Monday, October 31, 2022

This is Halloween?

 My favorite Halloween music video:



https://www.youtube.com/results?search_query=this+is+halloween+voiceplay


Halloween, 2022.  Sort of didn't happen

Halloween has always been MY holiday.  I would look forward to it months in advance when I was a little girl.  Mom would help me make our house into a mini haunted walkthrough instead of just handing out candy.  She would also help us make costumes.  As a adult, I would start planning a costume somewhere around August.  When we lived in town, I would have a big Halloween party.

That faded when we moved out here - it was just a bit too far for most people.  And we had no trick-or-treaters.  But eventually we fell into helping out on the Haunted Trail at the museum, finally ending up being on the small team that designed, built, and ran it.  It was creatively exhilarating and exhausting.  But after about 15 years, we were all, well, 15 years older and a bit more tired.  And it was *too* successful.  It was fairly simple when we were running 300-400 people through a night.  When it starting hitting over 1000 it was overwhelming.  And then the woods that we ran it through got cut down (long and annoying story there).  So we gave it up.

But the old warhorse in me still itched (and itches) for Halloween.  Although we didn't do the trail, we did help out with the costume contest on the grounds, dressing up ourselves as well.

We couldn't do that for Halloween 2019, because Bob was on chemo and couldn't be around crowds.  And there was no Halloween Howl for 2020, because Covid.  Nor 2021, for the same reason.  This year - well, Halloween Howl has been permanently abandoned.  It became a money loser rather than a money maker after there was no longer our haunted trail.

A few miles from me there is a woman who has done a fairly elaborate fundraising haunt for several years.  I didn't check it out the last two years because - guess what? - Covid (Annie don't do crowds).  I thought that with Covid numbers down and five vaccines in me that I might volunteer this year.

She isn't doing it.

I wanted to try the method of making a Jack-o'-Lantern where you drill some holes where you want the features to be, stuffing in some peanut butter, and putting out for the squirrels.  Some of the posts online look nicely disturbing:


But when I drove into town Saturday (to take a D&D class but that's another story) there were no "pumpkin patches."  There weren't even any at the grocery store today.

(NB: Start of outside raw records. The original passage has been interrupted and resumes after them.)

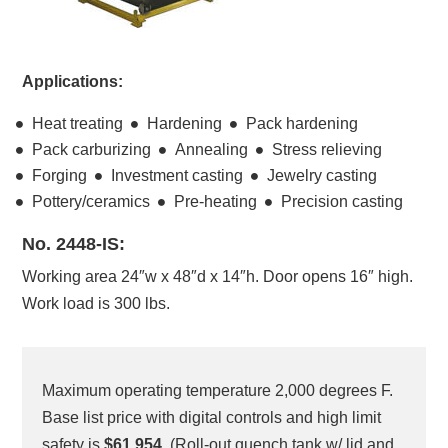
Applications:
Heat treating
Hardening
Pack hardening
Pack carburizing
Annealing
Stress relieving
Forging
Investment casting
Jewelry casting
Pottery/ceramics
Pre-heating
Precision casting
No. 2448-IS:
Working area 24″w x 48″d x 14″h. Door opens 16″ high.
Work load is 300 lbs.
Maximum operating temperature 2,000 degrees F.
Base list price with digital controls and high limit
safety is
$61,954.
(Roll-out quench tank w/ lid and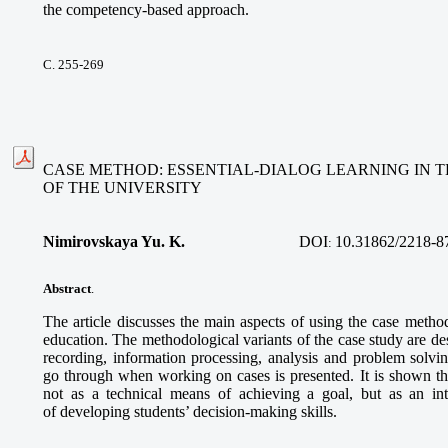
the competency-based approach.
С. 255-269
CASE METHOD: ESSENTIAL-DIALOG LEARNING IN 
OF THE UNIVERSITY
Nimirovskaya Yu. K.
DOI
10.31862/2218-8
:
Abstract
.
The article discusses the main aspects of using the case metho
education. The methodological variants of the case study are des
recording, information processing, analysis and problem solvin
go through when working on cases is presented. It is shown th
not as a technical means of achieving a goal, but as an int
of developing students’ decision-making skills.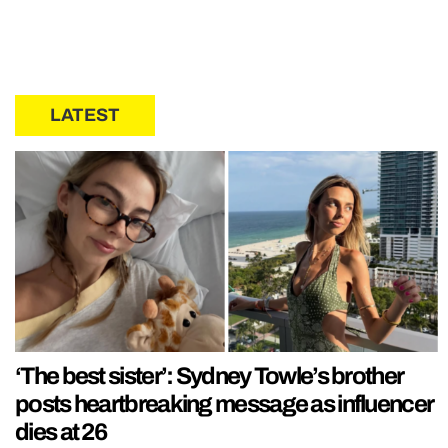
LATEST
‘The best sister’: Sydney Towle’s brother
posts heartbreaking message as influencer
dies at 26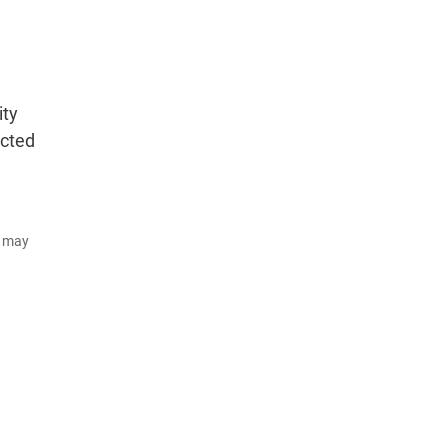
ity
ected
d may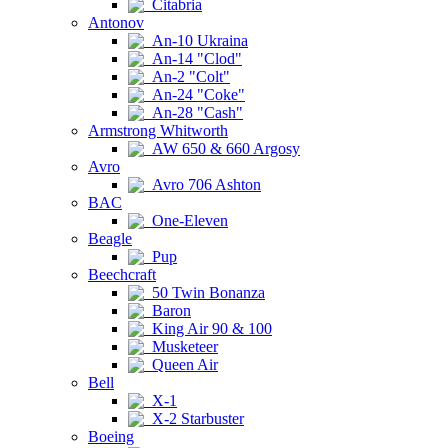
Citabria
Antonov
An-10 Ukraina
An-14 "Clod"
An-2 "Colt"
An-24 "Coke"
An-28 "Cash"
Armstrong Whitworth
AW 650 & 660 Argosy
Avro
Avro 706 Ashton
BAC
One-Eleven
Beagle
Pup
Beechcraft
50 Twin Bonanza
Baron
King Air 90 & 100
Musketeer
Queen Air
Bell
X-1
X-2 Starbuster
Boeing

There was still a glimmer of why I love this holiday.  After work I went out for a sandwich before I went grocery shopping (so I wouldn't empty the shelves into my cart) and my order was taken by Wonder Woman.  There was a pirate sitting at a table, and at Publix the guy bagging groceries was wearing a Marvel costume, complete with cape.e

So tonight I started watching a TV series based on "The Haunting of Hill House" (because I can't find the old Julie Christy one anywhere) and ate some Halloween candy.  And, just to show willing, I did set out a dish of bread and milk, and one of brandy (the fae have to be posh tonight - I didn't have any whiskey).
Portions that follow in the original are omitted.